Instructions to follow.
Once you reach the line containing "Workforce Training", reproduce it and every later line exactly, through the end of the data.

*** Opening Dataset excerpts ***

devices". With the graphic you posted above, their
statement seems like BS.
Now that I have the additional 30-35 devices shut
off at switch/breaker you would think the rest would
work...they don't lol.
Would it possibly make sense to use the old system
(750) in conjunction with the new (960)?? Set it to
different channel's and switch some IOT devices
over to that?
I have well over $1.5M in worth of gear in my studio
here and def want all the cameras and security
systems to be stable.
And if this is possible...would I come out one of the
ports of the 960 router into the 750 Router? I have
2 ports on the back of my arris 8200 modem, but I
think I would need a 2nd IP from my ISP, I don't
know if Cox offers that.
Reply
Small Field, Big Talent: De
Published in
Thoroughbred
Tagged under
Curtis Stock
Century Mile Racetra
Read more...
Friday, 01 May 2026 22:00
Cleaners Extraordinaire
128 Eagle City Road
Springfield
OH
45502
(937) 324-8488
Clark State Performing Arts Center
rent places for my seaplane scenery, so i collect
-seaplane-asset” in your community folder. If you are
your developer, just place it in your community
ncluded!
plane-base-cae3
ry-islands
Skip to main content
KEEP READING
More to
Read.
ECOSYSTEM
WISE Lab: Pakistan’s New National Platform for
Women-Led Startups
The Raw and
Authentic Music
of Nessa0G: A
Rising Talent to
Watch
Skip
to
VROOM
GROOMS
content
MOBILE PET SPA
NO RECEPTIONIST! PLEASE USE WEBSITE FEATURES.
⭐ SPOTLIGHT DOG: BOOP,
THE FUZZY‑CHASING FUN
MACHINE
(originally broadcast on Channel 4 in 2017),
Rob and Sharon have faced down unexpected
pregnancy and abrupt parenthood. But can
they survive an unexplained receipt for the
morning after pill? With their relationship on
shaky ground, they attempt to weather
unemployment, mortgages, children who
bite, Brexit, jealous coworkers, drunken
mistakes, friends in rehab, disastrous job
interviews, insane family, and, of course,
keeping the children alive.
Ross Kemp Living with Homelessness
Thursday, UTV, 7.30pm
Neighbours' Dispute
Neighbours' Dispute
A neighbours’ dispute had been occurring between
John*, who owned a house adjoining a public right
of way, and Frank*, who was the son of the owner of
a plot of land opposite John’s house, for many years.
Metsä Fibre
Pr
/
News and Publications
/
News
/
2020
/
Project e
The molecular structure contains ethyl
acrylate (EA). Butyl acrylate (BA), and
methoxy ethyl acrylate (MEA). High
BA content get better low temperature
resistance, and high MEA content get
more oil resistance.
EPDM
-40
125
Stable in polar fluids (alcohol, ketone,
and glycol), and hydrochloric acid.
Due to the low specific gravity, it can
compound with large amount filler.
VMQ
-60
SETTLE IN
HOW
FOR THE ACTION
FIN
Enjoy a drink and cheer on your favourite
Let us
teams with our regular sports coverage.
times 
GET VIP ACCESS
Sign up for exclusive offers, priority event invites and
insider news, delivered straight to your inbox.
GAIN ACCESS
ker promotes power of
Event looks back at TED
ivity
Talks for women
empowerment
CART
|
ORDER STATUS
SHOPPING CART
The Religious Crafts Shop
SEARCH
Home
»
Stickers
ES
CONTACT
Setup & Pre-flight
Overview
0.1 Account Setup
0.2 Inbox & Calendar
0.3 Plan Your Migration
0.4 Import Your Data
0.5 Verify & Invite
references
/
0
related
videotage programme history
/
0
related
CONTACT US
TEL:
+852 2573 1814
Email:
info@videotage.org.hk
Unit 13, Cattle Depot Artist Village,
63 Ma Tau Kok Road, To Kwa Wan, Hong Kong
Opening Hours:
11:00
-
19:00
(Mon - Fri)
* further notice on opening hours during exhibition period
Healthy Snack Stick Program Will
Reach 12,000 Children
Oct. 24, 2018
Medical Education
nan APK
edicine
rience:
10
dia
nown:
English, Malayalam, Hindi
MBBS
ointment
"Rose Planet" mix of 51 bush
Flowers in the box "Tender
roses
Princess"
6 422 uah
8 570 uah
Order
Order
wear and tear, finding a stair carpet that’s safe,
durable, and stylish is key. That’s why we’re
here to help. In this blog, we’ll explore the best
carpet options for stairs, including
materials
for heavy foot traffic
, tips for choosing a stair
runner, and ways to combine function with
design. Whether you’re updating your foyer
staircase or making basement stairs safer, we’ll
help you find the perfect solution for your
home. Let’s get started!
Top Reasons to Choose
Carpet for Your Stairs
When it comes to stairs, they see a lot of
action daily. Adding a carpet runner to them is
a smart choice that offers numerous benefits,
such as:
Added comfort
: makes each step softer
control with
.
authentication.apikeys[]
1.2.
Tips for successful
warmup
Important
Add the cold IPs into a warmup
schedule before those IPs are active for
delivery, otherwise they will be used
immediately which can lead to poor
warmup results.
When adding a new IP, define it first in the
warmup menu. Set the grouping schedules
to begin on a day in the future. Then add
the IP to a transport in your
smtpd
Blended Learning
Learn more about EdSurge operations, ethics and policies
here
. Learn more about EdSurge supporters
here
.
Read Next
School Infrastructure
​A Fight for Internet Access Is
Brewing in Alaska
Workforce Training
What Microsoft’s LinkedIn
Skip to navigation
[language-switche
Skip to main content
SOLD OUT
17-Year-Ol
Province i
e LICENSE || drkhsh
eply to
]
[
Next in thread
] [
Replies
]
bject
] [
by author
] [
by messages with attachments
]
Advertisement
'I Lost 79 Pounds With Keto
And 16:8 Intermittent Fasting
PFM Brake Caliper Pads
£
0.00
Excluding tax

*** Closing Dataset excerpts ***

Task response.
Workforce Training
What Microsoft’s LinkedIn
Skip to navigation
[language-switche
Skip to main content
SOLD OUT
17-Year-Ol
Province i
e LICENSE || drkhsh
eply to
]
[
Next in thread
] [
Replies
]
bject
] [
by author
] [
by messages with attachments
]
Advertisement
'I Lost 79 Pounds With Keto
And 16:8 Intermittent Fasting
PFM Brake Caliper Pads
£
0.00
Excluding tax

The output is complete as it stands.